- Born: 12 August 1986 (age 40)
- Education: LL.B LL.M
- Alma mater: University of Abuja
- Occupation: Lawyer
- Known for: Advocacy

= Pelumi Olajengbesi =

Nigerian lawyer and rights activist

Pelumi Jacob Olajengbesi is an Abuja-based Nigerian lawyer and columnist. He is the current Convener of the Coalition of Public Interests Lawyers and Advocates (COPA) in Nigeria and also a Senior Partner at an Abuja-based law firm, Law Corridor.

==Early life==
Born in Zaria, Kaduna State, Olajengbesi attended Manuwa Memorial Grammar School Iju Odo, and Holy Flocks of Christ Secondary School, Ondo State. He proceeded to College of Education in Ikere, Ekiti State where he earned National Certificate in Education before proceeding to the University of Abuja where he obtained a Bachelor's Degree in Law and served as the President of the Student Union Government. In 2016, he was called to the Nigerian Bar as a Barrister and Solicitor of the Supreme Court of the Federal Republic of Nigeria after completing his law school program in the Lagos Law School Campus, Nigeria. He co-founded LAW Corridor in 2017, where he continues his legal practice with focus on Public Interests law.

==Career==
Olajengbesi began his legal career under the mentorship of renowned lawyer, Dr. Kayode Ajulo of Kayode Ajulo Castle of Law. In 2016, he founded a private practice, Pelumi Olajengbesi & Co., and later Co-founder Law Corridor and sits on the board and trusteeship of several civil society organizations. In 2018, he contested to represent Oriade/Obokun Federal Constituency at the House of Representatives under the Peoples' Democratic Party (PDP) before stepping down for the party's consensus candidate.
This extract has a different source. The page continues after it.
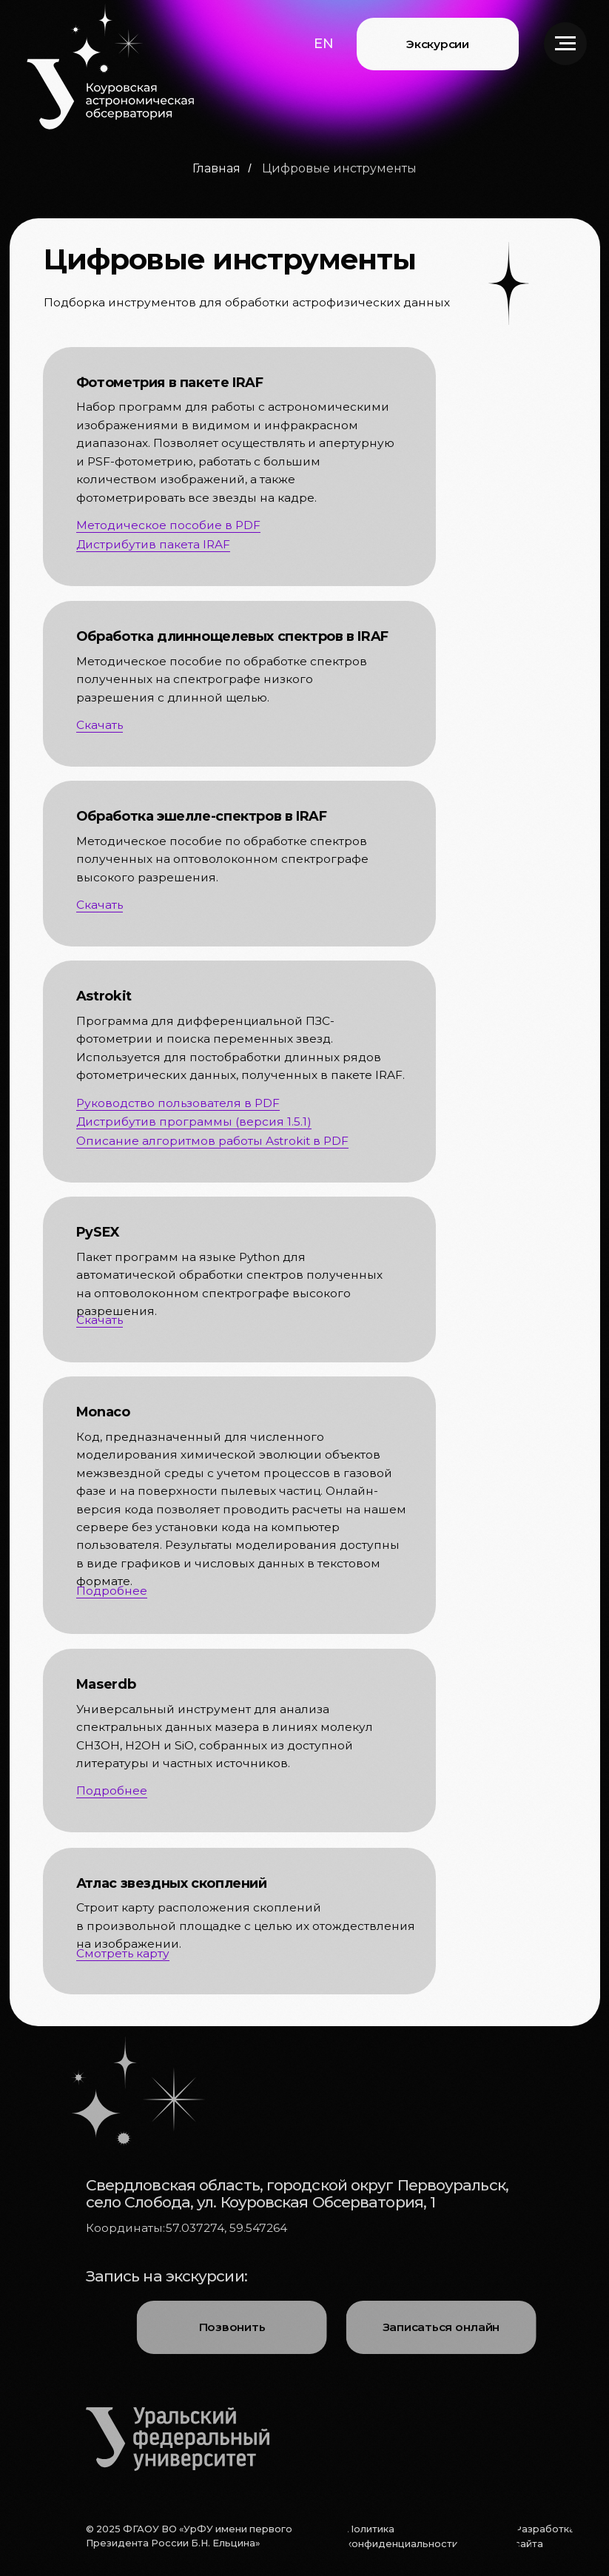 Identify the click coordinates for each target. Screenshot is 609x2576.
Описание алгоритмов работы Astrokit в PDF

He was also the candidate of the party at the State House of Assembly and remained active in the political scene as a public commentator and columnist. He is currently the Accord Party Candidate for Oriade/Obokun Federal constituency for 2027 House of Representatives election.
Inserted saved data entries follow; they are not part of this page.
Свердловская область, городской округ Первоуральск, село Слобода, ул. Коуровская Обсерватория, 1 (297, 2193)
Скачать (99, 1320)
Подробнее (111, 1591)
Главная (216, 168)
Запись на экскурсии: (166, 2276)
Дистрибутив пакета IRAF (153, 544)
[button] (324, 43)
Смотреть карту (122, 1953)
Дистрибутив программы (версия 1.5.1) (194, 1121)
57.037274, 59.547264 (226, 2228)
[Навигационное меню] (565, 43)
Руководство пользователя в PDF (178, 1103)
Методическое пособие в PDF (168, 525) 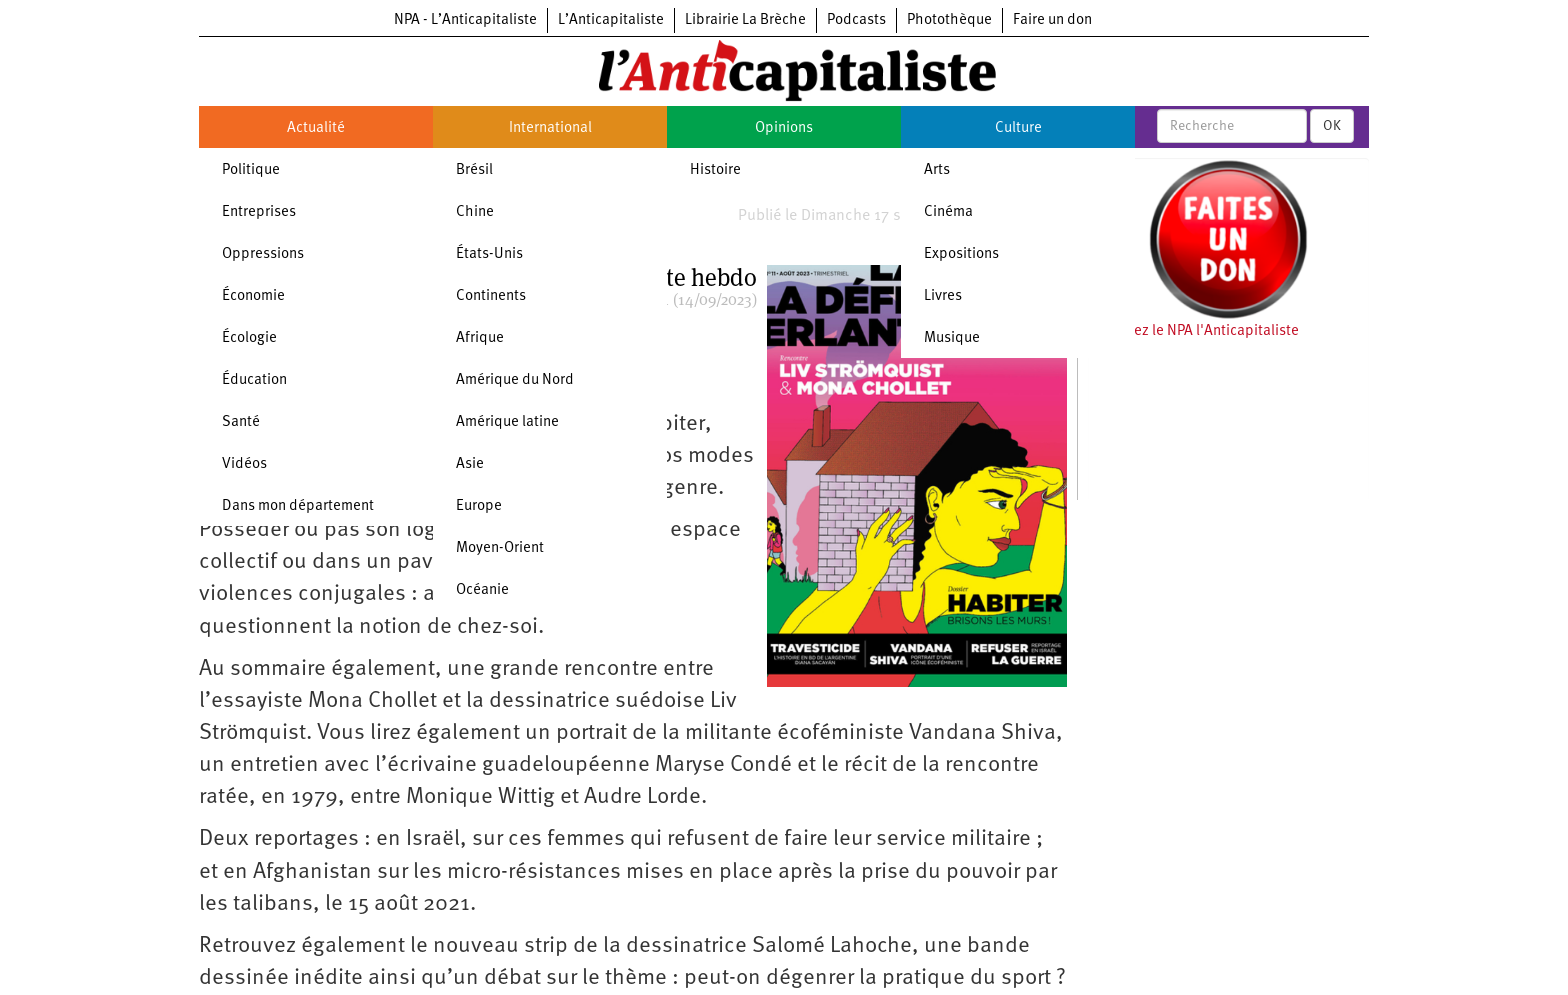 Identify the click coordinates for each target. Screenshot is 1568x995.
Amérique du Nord (515, 380)
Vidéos (244, 464)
Pelumi Olajengbesi is known as a human rights activist. In 2021, he was counsel to the Yoruba Nation Activists and its Leader Chief Sunday Adeyemo (Sunday Igboho) against the Nigeria Department of State Services and secured the release of all activists arrested and detained by the Federal Government of Nigeria on their trial for terrorism. He also involved in several right issues including gender based violence and loan shark debts.